“It Pays to Advertise” overextends itself in every direction to get you to laugh — physical comedy, witty banter, slapstick, even some mild ethnic humour for good measure. And it works!
Directed by Stan Wojewodski Jr., the Yale Repertory Theater’s artistic director and dean of the School of Drama, the show doesn’t aspire to be more than what it is — a silly, happy, fast-moving farce.
Set in 1914 New York, “It Pays to Advertise” is the story of a generational war between the crusty-but-inevitably-lovable Cyrus Martin (Jack Davidson), the Rockefeller-wannabe head of the “Soap Trust,” and his goofy son Rodney (Adam Greer), whom everyone agrees “can’t be such a pinhead as he looks.” In an effort to make Rodney an upstanding citizen and businessman — more or less the same thing in this show — Cyrus cuts off his allowance. On a whim, Rodney decides to defy his father by launching an advertising campaign for a new competitor soap, Number 13 (“Unlucky for dirt”).
With help from his fiancee (also his father’s secretary), savvy Mary Grayson (Sarah Rafferty), the cigar-chomping tweed-sporting ad man Ambrose Peale (Michael McGrath), and a few loans, Rodney launches the business. Of course, his venture quickly turns from “the best game I’ve ever played!” to a serious cash flow problem. But in the process, wouldn’t you believe it, Rodney becomes a Man!
Given a ham-handed cast, the show’s less-than-subtle social commentary and sudsy-clean humor might be lame and annoying. The good news is, they’re not, so it’s not. As Rodney, Greer pulls off the jokes even as he makes the subtle transition from being a smarmy and spoiled playboy to an enthusiastic entrepreneur. Davidson was also a highlight, playing his hysterically gruff-but-loving role with a breathtaking lack of irony.
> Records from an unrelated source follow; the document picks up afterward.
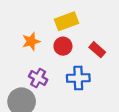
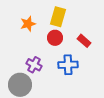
yellow rectangle: (66, 21) -> (58, 17), turned -54
orange star: (31, 41) -> (28, 24), moved

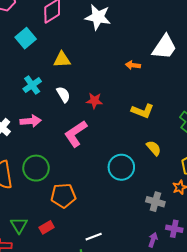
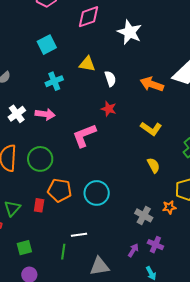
cyan square: (26, 38) -> (47, 45), moved
orange arrow: (133, 65) -> (152, 84), size x1.6
white semicircle: (63, 94) -> (110, 79), moved
cyan circle: (121, 167) -> (97, 193), moved
red rectangle: (47, 227) -> (39, 205), moved, turned -64

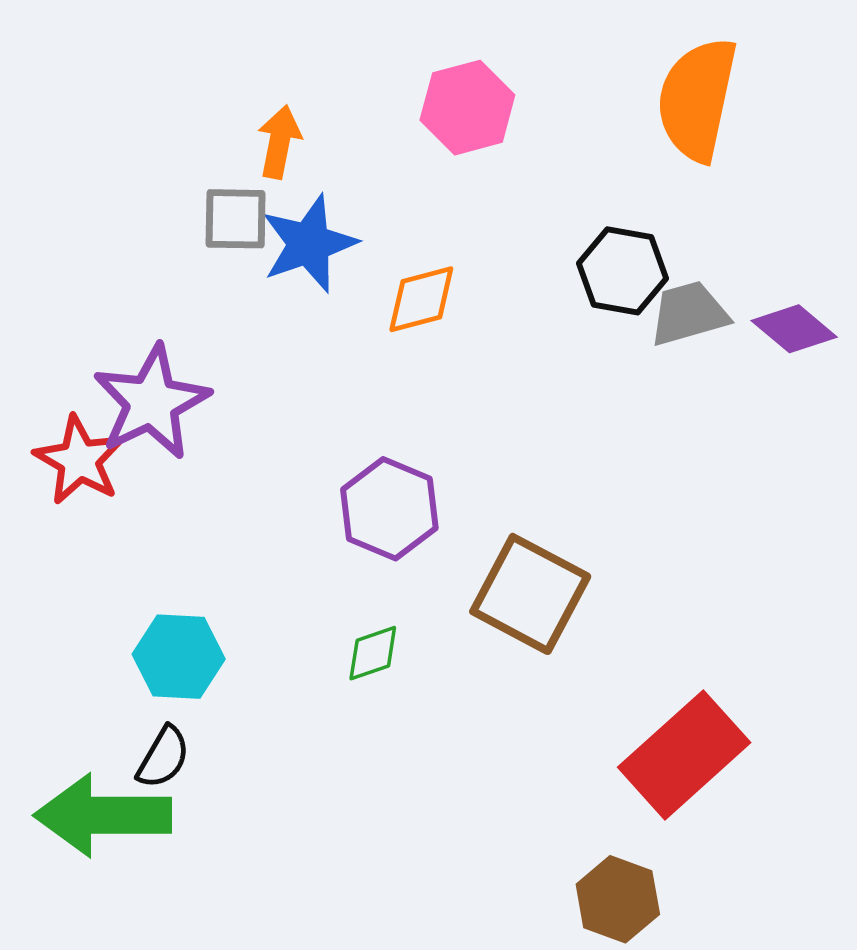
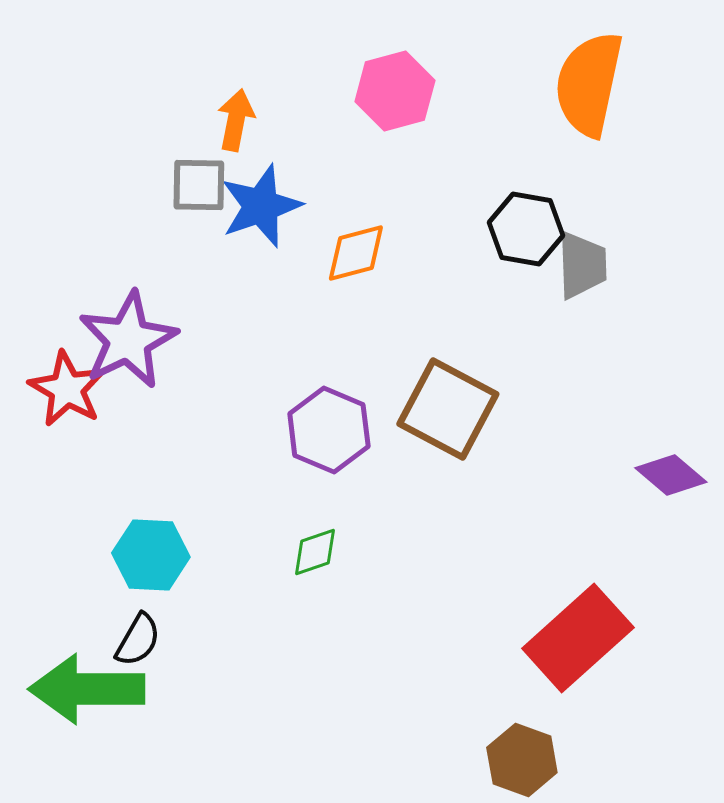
gray trapezoid: (689, 313) -> (582, 265), turned 104
purple diamond: (794, 329) -> (671, 475), moved
brown square: (530, 594) -> (448, 409), moved

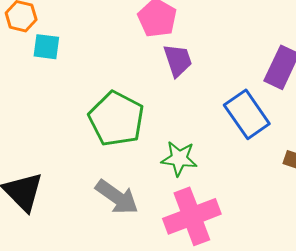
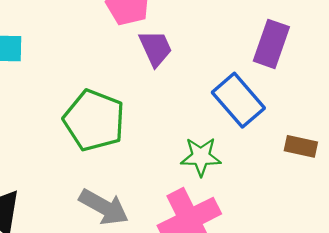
green star: (179, 159) -> (201, 157), moved

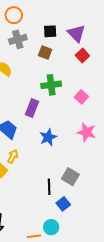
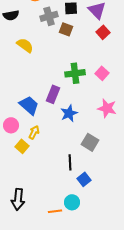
gray cross: (18, 39) -> (49, 16), moved
green cross: (51, 85) -> (75, 73), moved
purple rectangle: (32, 108) -> (53, 94), moved
gray square: (70, 177) -> (90, 142), moved

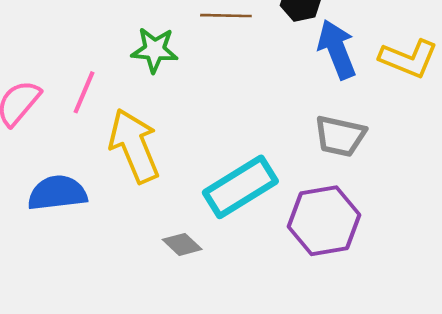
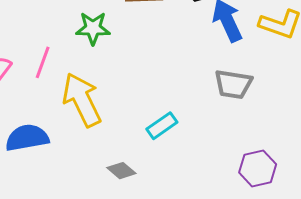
cyan rectangle: (240, 187) -> (162, 126), size x0.6
purple hexagon: (324, 221) -> (258, 168), moved, size x0.7

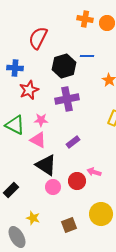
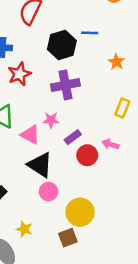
pink star: (41, 120) -> (51, 120), moved
pink arrow: (94, 172) -> (110, 144), moved
red circle: (77, 181) -> (87, 155), moved
yellow circle: (101, 214) -> (80, 212), moved

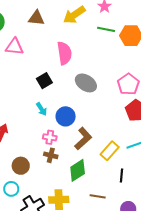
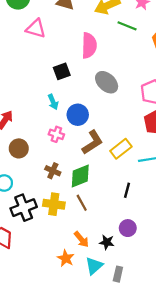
green line: (106, 29) -> (127, 26), moved
yellow rectangle: (110, 151) -> (121, 149), moved
brown cross: (51, 155) -> (53, 171), moved
brown circle: (21, 166) -> (19, 148), moved
brown line: (98, 196) -> (82, 203), moved, turned 42

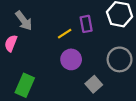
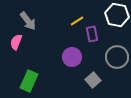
purple rectangle: (86, 24) -> (92, 34), moved
yellow line: (65, 34) -> (77, 21), moved

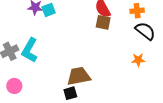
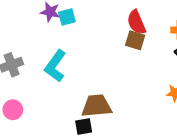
cyan L-shape: (30, 50) -> (55, 66), moved

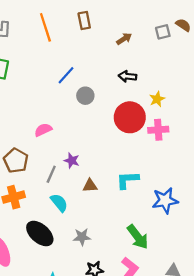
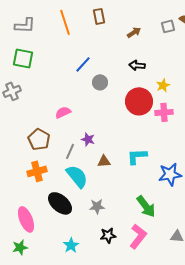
cyan semicircle: (59, 203) -> (77, 176), size x1.4

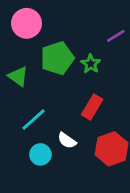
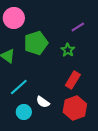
green star: (91, 64) -> (68, 50), moved
red rectangle: (92, 107) -> (73, 80), moved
The only cooperative effort by largely forgotten Walter C. Hackett and Roi Megrue, “Advertise” was first performed in 1914. What must once have been credible now seems sweetly naive, as Cyrus Martin claims “You can’t fight the soap trust with advertising — we’re established.”
Indeed, the show’s attitude is so gung-ho that, were it written more recently, I’d be looking in the program for the names of its Madison Avenue backers. Otherwise, it’s hard to imagine now getting so lyrical and dreamy-eyed about “the power of suggestion — the psychology of print!”
But leaving aside social criticism, it’s amazing how the show now succeeds in making its point — the gee-whiz power of advertising — in a way that its original audience could not have experienced. It’s almost creepy the way virtually all of the “sensationalistically” advertised real-life brands mentioned in the show are still household names, including Kellogg’s Corn Flakes, Coca Cola, Wrigley’s spearmint gum and Ivory Soap (the lone competitor of the fictional Martin).
True, some of the jokes have aged a little bit. It may not be an urban paradise, but cracks about how dirty Pittsburgh is don’t zing the way they might have back when it was an icon of industrial grime. But the show makes you want to laugh anyway, just for the heck of it (and yes, this is a show that uses words like “heck”).